In that context, we have approved a definition of “corroborative evidence” that comprises evidence, direct or by proof of surrounding facts and circumstances, that tends to establish the fact sought to be proved. See Davis v. People, 176 Colo. 378, 382, 490 P.2d 948, 950 (1971); accord State v. Swan, 114 Wash.2d 613, 622, 790 P.2d 610, 615 (1990); State v. Hunt, 48 Wash.App. 840, 849-50, 741 P.2d 566, 571-72, review denied, 109 Wash.2d 1014 (1987); State v. Allen, 157 Ariz. 165, 176, 755 P.2d 1153, 1164 (1988); Black’s Law Dictionary 311 (5th ed. 1979).

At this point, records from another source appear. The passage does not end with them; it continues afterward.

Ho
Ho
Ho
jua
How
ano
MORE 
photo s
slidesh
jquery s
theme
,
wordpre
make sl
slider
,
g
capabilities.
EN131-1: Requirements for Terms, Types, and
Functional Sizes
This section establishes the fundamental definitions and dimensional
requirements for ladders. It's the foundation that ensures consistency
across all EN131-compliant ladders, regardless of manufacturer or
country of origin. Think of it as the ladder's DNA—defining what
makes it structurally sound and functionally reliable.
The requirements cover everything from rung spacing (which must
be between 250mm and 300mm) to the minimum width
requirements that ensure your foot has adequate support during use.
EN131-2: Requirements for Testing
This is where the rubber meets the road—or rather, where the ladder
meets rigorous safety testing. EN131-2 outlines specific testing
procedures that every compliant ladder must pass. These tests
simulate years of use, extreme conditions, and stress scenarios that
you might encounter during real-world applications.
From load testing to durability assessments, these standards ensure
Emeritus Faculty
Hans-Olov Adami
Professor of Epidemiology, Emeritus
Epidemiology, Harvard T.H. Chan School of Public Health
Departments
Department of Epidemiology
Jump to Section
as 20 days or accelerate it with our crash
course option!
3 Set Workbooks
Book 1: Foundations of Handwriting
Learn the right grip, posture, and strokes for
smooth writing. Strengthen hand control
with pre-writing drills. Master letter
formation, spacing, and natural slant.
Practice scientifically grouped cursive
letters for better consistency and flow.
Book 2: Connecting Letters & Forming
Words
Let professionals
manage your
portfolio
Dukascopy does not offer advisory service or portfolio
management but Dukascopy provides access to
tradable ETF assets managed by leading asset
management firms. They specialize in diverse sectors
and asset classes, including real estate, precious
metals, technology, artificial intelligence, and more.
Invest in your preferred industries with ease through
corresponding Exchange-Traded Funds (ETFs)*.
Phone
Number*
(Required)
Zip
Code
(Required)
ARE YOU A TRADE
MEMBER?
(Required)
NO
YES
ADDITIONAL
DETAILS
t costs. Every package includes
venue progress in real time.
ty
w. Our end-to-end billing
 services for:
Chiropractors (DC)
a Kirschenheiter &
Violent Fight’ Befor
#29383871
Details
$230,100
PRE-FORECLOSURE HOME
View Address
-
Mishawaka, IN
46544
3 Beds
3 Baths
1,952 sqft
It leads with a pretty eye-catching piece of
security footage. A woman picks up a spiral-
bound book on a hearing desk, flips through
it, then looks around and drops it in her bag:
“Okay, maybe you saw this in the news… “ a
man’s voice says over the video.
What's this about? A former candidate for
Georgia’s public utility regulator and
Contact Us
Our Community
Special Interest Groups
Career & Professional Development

As we have construed section 13-25-129’s “corroborative evidence” requirement, the trial court is granted broad dis*952cretion to determine whether it should consider proffered corroborative evidence, and to determine how much weight it should give the evidence. In this sense, the corroboration requirement is similar to our evidentiary rules’ minimal requirements for admission of any “relevant evidence.” See CRE 401 & 402 (all relevant evidence, defined as evidence having “any tendency to make the existence of any fact” more or less probable than it would be without the evidence, is admissible except as otherwise provided). The discretion afforded trial courts in determining what evidence is “corroborative” is justified and necessitated because sexual abuse frequently is committed “ ‘with the greatest possible stealth and secrecy.’ ” People v. District Court of El Paso County, 776 P.2d 1083, 1085 n. 1 (Colo.1989) (quoting State v. Smith, 16 Utah 2d 374, 376, 401 P.2d 445, 447 (1965)). Most sexual-abuse crimes consist of petting, exhibitionism, fondling, and oral copulation, Comment, supra note 4, at 1750, and children rarely resist their attackers. Id. Thus, seldom can acts of sexual abuse be physically corroborated, and usually the only evidence available directly implicating the attacker is the child’s hearsay statements. See District Court of El Paso County, 776 P.2d at 1085 n. 1. Because of the difficulty in obtaining corroborative evidence, we recognize that a “ ‘stubborn insistence on corroboration that is impossible to obtain’ ” should not defeat the essential purposes of the child hearsay statute. Swan, 114 Wash.2d at 641, 790 P.2d at 624 (quoting Jones, 112 Wash.2d at 493, 772 P.2d at 500); see also Nelson v. Farrey, 874 F.2d 1222, 1230 (7th Cir.1989), cert. denied, — U.S. -, 110 S.Ct. 835, 107 L.Ed.2d 831 (1990) (“[H]ow ironic it would be if the child molester could use the trauma inflicted on his victim as the fulcrum for levering his way to freedom.”).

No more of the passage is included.